Figures
Citation: Hewson JT, Jaskir A, Frank MJ (2025) Many roads to minimizing regret: A comparison of Wang et al (2024) and OpAL* models of adaptive striatal dopamine. PLoS Comput Biol 21(5): e1012920. https://doi.org/10.1371/journal.pcbi.1012920
Received: November 5, 2024; Accepted: February 25, 2025; Published: May 8, 2025
Copyright: © 2025 Hewson et al. This is an open access article distributed under the terms of the Creative Commons Attribution License, which permits unrestricted use, distribution, and reproduction in any medium, provided the original author and source are credited.
Funding: This work was supported by the National Institutes of Mental Health (P50MH119467 t0 MJF; R01MH115905-01 to MJF). The funders had no role in study design, data collection and analysis, decision to publish, or preparation of the manuscript.
Competing interests: The authors have declared that no competing interests exist.
Wang et al (2024) [1] introduce a powerful extension to their model of the basal ganglia, in which dopamine (DA) encoding of novelty facilitates efficient uncertainty-driven exploration. The model builds on previous formulations in which direct and indirect (D1 and D2) striatal pathways represent the mean and variance of reward distributions [2]. The new model suggests that dopaminergic novelty signals have an adaptive effect, dynamically modulating the contributions of these pathways to resolve an exploration-exploitation tradeoff as a function of uncertainty. The model is shown to account for electrophysiological recordings and behavioral data. Moreover, the authors showed that this scheme is normative in that, when its parameters are optimized for different task environments, it outperforms several baseline models.

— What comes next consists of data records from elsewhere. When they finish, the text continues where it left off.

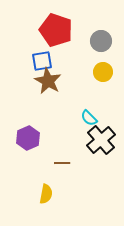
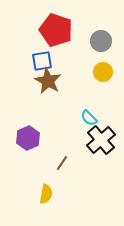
brown line: rotated 56 degrees counterclockwise
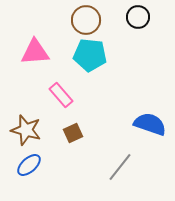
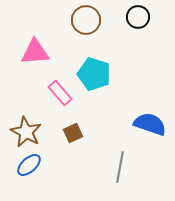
cyan pentagon: moved 4 px right, 19 px down; rotated 12 degrees clockwise
pink rectangle: moved 1 px left, 2 px up
brown star: moved 2 px down; rotated 12 degrees clockwise
gray line: rotated 28 degrees counterclockwise
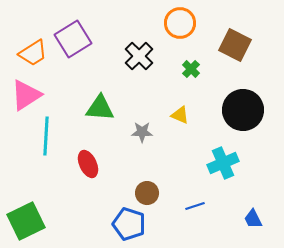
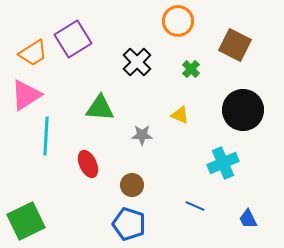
orange circle: moved 2 px left, 2 px up
black cross: moved 2 px left, 6 px down
gray star: moved 3 px down
brown circle: moved 15 px left, 8 px up
blue line: rotated 42 degrees clockwise
blue trapezoid: moved 5 px left
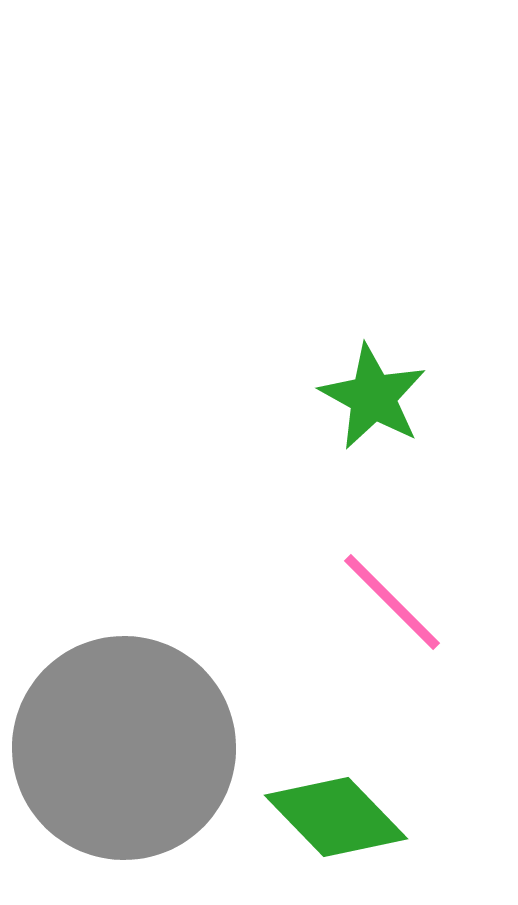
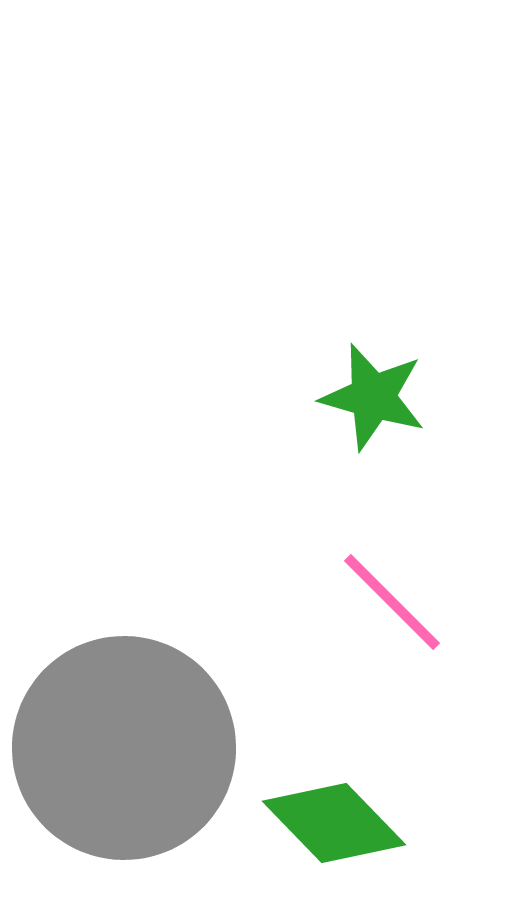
green star: rotated 13 degrees counterclockwise
green diamond: moved 2 px left, 6 px down
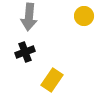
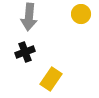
yellow circle: moved 3 px left, 2 px up
yellow rectangle: moved 1 px left, 1 px up
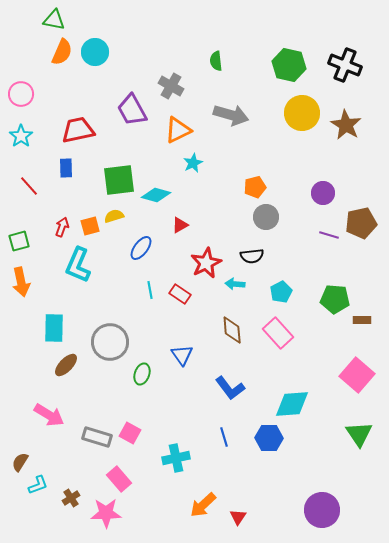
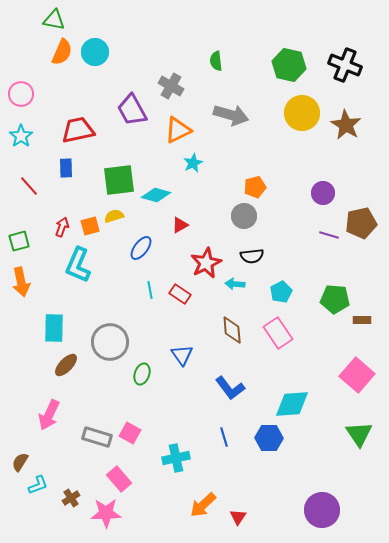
gray circle at (266, 217): moved 22 px left, 1 px up
pink rectangle at (278, 333): rotated 8 degrees clockwise
pink arrow at (49, 415): rotated 84 degrees clockwise
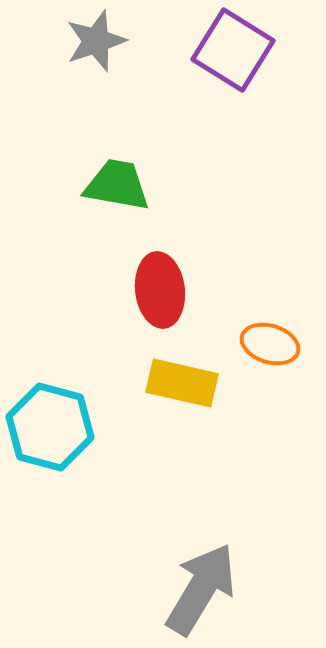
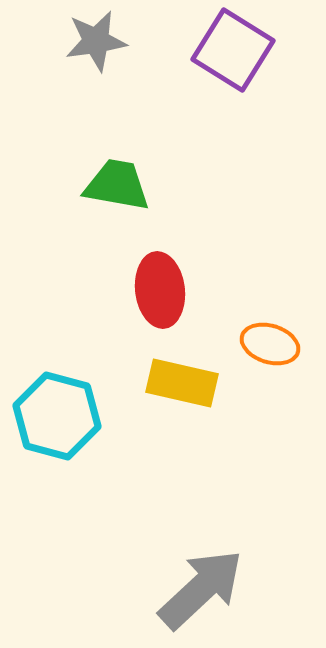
gray star: rotated 10 degrees clockwise
cyan hexagon: moved 7 px right, 11 px up
gray arrow: rotated 16 degrees clockwise
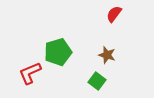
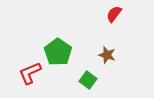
green pentagon: rotated 20 degrees counterclockwise
green square: moved 9 px left, 1 px up
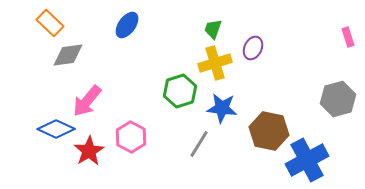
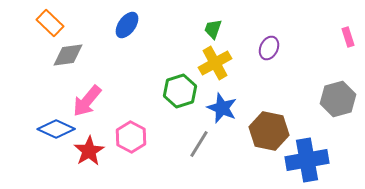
purple ellipse: moved 16 px right
yellow cross: rotated 12 degrees counterclockwise
blue star: rotated 16 degrees clockwise
blue cross: rotated 18 degrees clockwise
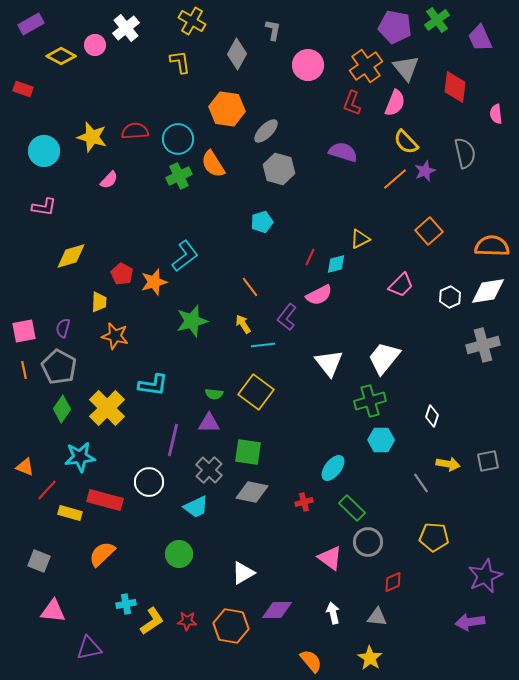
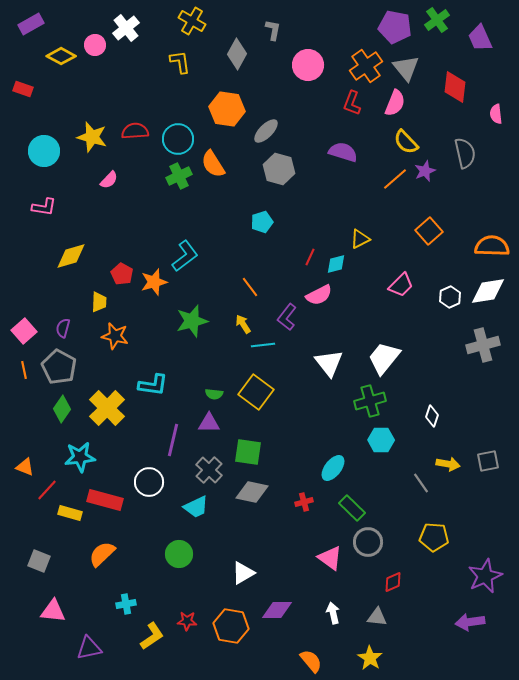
pink square at (24, 331): rotated 30 degrees counterclockwise
yellow L-shape at (152, 621): moved 15 px down
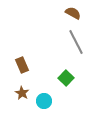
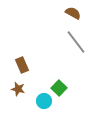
gray line: rotated 10 degrees counterclockwise
green square: moved 7 px left, 10 px down
brown star: moved 4 px left, 4 px up; rotated 16 degrees counterclockwise
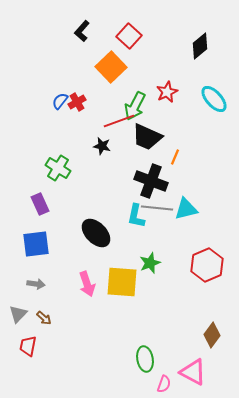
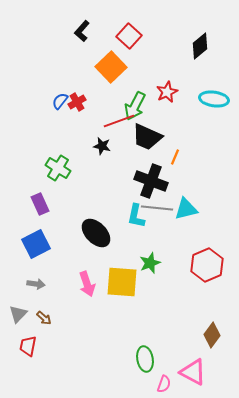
cyan ellipse: rotated 40 degrees counterclockwise
blue square: rotated 20 degrees counterclockwise
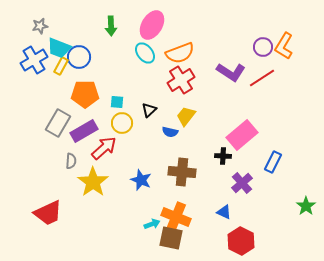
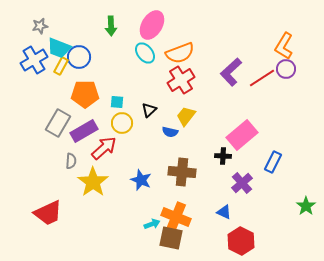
purple circle: moved 23 px right, 22 px down
purple L-shape: rotated 104 degrees clockwise
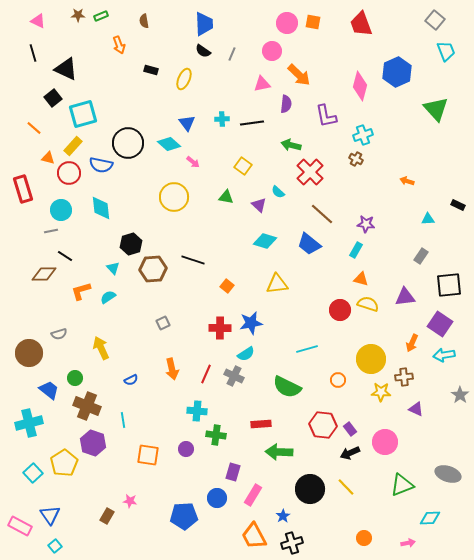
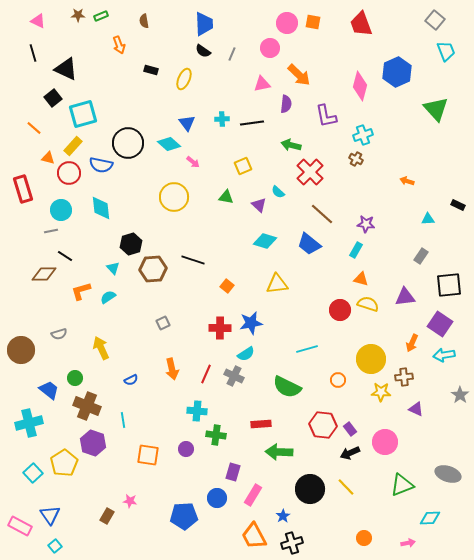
pink circle at (272, 51): moved 2 px left, 3 px up
yellow square at (243, 166): rotated 30 degrees clockwise
brown circle at (29, 353): moved 8 px left, 3 px up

The authors’ model is clever and generates novel testable predictions. Here we offer some commentary on their comparison to a related neurally-inspired model of the basal ganglia, OpAL* (pronounced opal, as in the gem stone; [3]). Their simulations suggested that OpAL* fails at certain task contingencies, challenging Jaskir & Frank’s (2023) [3] claims regarding its normative advantages across tasks with varying reward contingencies and number of choice alternatives. Wang et al (2024) [1] moreover highlighted the lack of applicability of OpAL* to tasks with continuously distributed (Gaussian) rewards. Upon further inspection, however, we find that these conclusions are largely artifactual and that OpAL* compares favorably in all task contingencies. We elaborate these points with simulations below. We suggest that differential predictions of these models should be compared empirically and speculate how they may be fruitfully combined.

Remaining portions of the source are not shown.